* _Task directions_:
The data follows. Retype every entry exactly.

Segment Open

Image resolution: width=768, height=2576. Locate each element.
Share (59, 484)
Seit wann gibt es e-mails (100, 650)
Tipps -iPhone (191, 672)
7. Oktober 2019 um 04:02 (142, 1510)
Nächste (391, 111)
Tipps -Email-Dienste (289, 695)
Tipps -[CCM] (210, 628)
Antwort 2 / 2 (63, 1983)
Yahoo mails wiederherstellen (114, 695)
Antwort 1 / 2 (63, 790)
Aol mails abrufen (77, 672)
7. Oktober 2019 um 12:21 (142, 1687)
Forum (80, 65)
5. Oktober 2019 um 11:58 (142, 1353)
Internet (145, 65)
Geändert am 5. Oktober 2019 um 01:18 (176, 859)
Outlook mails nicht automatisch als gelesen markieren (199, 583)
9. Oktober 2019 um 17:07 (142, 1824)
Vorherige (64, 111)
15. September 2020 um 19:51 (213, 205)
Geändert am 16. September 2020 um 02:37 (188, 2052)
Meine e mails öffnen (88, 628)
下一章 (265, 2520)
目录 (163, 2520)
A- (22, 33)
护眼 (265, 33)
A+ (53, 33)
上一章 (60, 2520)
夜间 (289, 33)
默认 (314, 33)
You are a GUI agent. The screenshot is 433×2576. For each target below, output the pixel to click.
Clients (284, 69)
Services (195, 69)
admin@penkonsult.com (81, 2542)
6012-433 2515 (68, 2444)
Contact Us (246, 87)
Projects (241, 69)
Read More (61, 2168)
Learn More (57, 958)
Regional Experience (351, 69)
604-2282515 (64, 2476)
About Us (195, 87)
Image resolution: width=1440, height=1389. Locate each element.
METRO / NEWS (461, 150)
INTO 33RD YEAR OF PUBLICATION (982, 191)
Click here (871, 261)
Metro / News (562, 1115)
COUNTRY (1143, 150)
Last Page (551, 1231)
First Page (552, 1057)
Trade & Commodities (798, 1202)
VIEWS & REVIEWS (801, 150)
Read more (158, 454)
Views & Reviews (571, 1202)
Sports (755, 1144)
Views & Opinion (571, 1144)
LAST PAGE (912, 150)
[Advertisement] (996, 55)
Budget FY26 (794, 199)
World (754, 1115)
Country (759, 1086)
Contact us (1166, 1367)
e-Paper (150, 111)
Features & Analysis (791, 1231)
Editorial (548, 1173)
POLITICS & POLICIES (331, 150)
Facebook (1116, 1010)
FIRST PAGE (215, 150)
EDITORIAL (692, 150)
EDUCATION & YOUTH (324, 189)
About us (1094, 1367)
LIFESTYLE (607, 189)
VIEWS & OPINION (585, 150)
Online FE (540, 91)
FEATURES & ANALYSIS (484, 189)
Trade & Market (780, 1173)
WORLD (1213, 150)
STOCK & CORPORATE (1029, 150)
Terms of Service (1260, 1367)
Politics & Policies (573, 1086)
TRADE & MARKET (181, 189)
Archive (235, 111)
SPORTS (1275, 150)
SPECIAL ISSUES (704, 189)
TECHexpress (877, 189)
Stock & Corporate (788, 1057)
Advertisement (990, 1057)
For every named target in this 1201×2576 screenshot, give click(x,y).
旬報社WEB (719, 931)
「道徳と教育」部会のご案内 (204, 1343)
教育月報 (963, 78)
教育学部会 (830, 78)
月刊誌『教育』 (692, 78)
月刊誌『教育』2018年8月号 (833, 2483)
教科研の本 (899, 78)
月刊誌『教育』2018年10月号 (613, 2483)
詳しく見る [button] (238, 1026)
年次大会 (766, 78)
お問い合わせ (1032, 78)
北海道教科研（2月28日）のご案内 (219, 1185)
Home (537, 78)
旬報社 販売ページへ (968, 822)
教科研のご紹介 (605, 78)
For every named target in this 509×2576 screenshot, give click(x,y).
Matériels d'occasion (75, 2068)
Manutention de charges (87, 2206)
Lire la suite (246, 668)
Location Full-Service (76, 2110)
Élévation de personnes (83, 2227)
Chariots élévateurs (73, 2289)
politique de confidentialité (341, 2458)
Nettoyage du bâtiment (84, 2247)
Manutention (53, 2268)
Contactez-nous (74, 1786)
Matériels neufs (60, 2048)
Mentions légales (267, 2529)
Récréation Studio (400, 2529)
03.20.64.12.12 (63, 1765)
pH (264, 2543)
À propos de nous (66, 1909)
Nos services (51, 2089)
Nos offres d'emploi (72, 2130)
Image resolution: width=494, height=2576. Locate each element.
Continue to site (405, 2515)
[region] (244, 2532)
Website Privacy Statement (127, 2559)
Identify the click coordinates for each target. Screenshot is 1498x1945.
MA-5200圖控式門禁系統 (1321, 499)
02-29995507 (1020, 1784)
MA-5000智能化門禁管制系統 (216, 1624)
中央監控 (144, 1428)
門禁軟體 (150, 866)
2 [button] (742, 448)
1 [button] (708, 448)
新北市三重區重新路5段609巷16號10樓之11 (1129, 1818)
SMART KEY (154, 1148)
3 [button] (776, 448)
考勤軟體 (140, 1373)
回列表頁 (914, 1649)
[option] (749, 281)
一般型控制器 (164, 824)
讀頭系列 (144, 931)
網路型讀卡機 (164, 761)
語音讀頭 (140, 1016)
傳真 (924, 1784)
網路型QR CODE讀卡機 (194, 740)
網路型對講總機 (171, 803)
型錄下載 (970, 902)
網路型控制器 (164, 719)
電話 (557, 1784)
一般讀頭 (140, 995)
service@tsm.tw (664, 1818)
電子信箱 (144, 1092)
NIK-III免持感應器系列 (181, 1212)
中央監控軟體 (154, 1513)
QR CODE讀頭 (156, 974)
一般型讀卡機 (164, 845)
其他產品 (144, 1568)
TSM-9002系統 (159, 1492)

Segment Closed

* _Answer box_:
Image resolution: width=768, height=2576. Locate each element.
Share (59, 484)
Seit wann gibt es e-mails (100, 650)
Tipps -iPhone (191, 672)
7. Oktober 2019 um 04:02 (142, 1510)
Nächste (391, 111)
Tipps -Email-Dienste (289, 695)
Tipps -[CCM] (210, 628)
Antwort 2 / 2 (63, 1983)
Yahoo mails wiederherstellen (114, 695)
Antwort 1 / 2 (63, 790)
Aol mails abrufen (77, 672)
7. Oktober 2019 um 12:21 (142, 1687)
Forum (80, 65)
5. Oktober 2019 um 11:58 (142, 1353)
Internet (145, 65)
Geändert am 5. Oktober 2019 um 01:18 (176, 859)
Outlook mails nicht automatisch als gelesen markieren (199, 583)
9. Oktober 2019 um 17:07 (142, 1824)
Vorherige (64, 111)
15. September 2020 um 19:51 (213, 205)
Geändert am 16. September 2020 um 02:37 (188, 2052)
Meine e mails öffnen (88, 628)
下一章 (265, 2520)
目录 (163, 2520)
A- (22, 33)
护眼 (265, 33)
A+ (53, 33)
上一章 (60, 2520)
夜间 (289, 33)
默认 (314, 33)
You are a GUI agent. The screenshot is 433×2576. For each target below, output the pixel to click.
Clients (284, 69)
Services (195, 69)
admin@penkonsult.com (81, 2542)
6012-433 2515 (68, 2444)
Contact Us (246, 87)
Projects (241, 69)
Read More (61, 2168)
Learn More (57, 958)
Regional Experience (351, 69)
604-2282515 (64, 2476)
About Us (195, 87)
Image resolution: width=1440, height=1389. Locate each element.
METRO / NEWS (461, 150)
INTO 33RD YEAR OF PUBLICATION (982, 191)
Click here (871, 261)
Metro / News (562, 1115)
COUNTRY (1143, 150)
Last Page (551, 1231)
First Page (552, 1057)
Trade & Commodities (798, 1202)
VIEWS & REVIEWS (801, 150)
Read more (158, 454)
Views & Reviews (571, 1202)
Sports (755, 1144)
Views & Opinion (571, 1144)
LAST PAGE (912, 150)
[Advertisement] (996, 55)
Budget FY26 (794, 199)
World (754, 1115)
Country (759, 1086)
Contact us (1166, 1367)
e-Paper (150, 111)
Features & Analysis (791, 1231)
Editorial (548, 1173)
POLITICS & POLICIES (331, 150)
Facebook (1116, 1010)
FIRST PAGE (215, 150)
EDITORIAL (692, 150)
EDUCATION & YOUTH (324, 189)
About us (1094, 1367)
LIFESTYLE (607, 189)
VIEWS & OPINION (585, 150)
Online FE (540, 91)
FEATURES & ANALYSIS (484, 189)
Trade & Market (780, 1173)
WORLD (1213, 150)
STOCK & CORPORATE (1029, 150)
Terms of Service (1260, 1367)
Politics & Policies (573, 1086)
TRADE & MARKET (181, 189)
Archive (235, 111)
SPORTS (1275, 150)
SPECIAL ISSUES (704, 189)
TECHexpress (877, 189)
Stock & Corporate (788, 1057)
Advertisement (990, 1057)
For every named target in this 1201×2576 screenshot, give click(x,y).
旬報社WEB (719, 931)
「道徳と教育」部会のご案内 (204, 1343)
教育月報 (963, 78)
教育学部会 (830, 78)
月刊誌『教育』 (692, 78)
月刊誌『教育』2018年8月号 (833, 2483)
教科研の本 (899, 78)
月刊誌『教育』2018年10月号 (613, 2483)
詳しく見る [button] (238, 1026)
年次大会 (766, 78)
お問い合わせ (1032, 78)
北海道教科研（2月28日）のご案内 (219, 1185)
Home (537, 78)
旬報社 販売ページへ (968, 822)
教科研のご紹介 (605, 78)
For every named target in this 509×2576 screenshot, give click(x,y).
Matériels d'occasion (75, 2068)
Manutention de charges (87, 2206)
Lire la suite (246, 668)
Location Full-Service (76, 2110)
Élévation de personnes (83, 2227)
Chariots élévateurs (73, 2289)
politique de confidentialité (341, 2458)
Nettoyage du bâtiment (84, 2247)
Manutention (53, 2268)
Contactez-nous (74, 1786)
Matériels neufs (60, 2048)
Mentions légales (267, 2529)
Récréation Studio (400, 2529)
03.20.64.12.12 (63, 1765)
pH (264, 2543)
À propos de nous (66, 1909)
Nos services (51, 2089)
Nos offres d'emploi (72, 2130)
Image resolution: width=494, height=2576. Locate each element.
Continue to site (405, 2515)
[region] (244, 2532)
Website Privacy Statement (127, 2559)
Identify the click coordinates for each target. Screenshot is 1498x1945.
MA-5200圖控式門禁系統 (1321, 499)
02-29995507 (1020, 1784)
MA-5000智能化門禁管制系統 (216, 1624)
中央監控 (144, 1428)
門禁軟體 (150, 866)
2 [button] (742, 448)
1 [button] (708, 448)
新北市三重區重新路5段609巷16號10樓之11 (1129, 1818)
SMART KEY (154, 1148)
3 [button] (776, 448)
考勤軟體 (140, 1373)
回列表頁 (914, 1649)
[option] (749, 281)
一般型控制器 (164, 824)
讀頭系列 (144, 931)
網路型讀卡機 (164, 761)
語音讀頭 (140, 1016)
傳真 (924, 1784)
網路型QR CODE讀卡機 (194, 740)
網路型對講總機 (171, 803)
型錄下載 (970, 902)
網路型控制器 (164, 719)
電話 (557, 1784)
一般讀頭 (140, 995)
service@tsm.tw (664, 1818)
電子信箱 (144, 1092)
NIK-III免持感應器系列 (181, 1212)
中央監控軟體 (154, 1513)
QR CODE讀頭 (156, 974)
一般型讀卡機 (164, 845)
其他產品 (144, 1568)
TSM-9002系統 (159, 1492)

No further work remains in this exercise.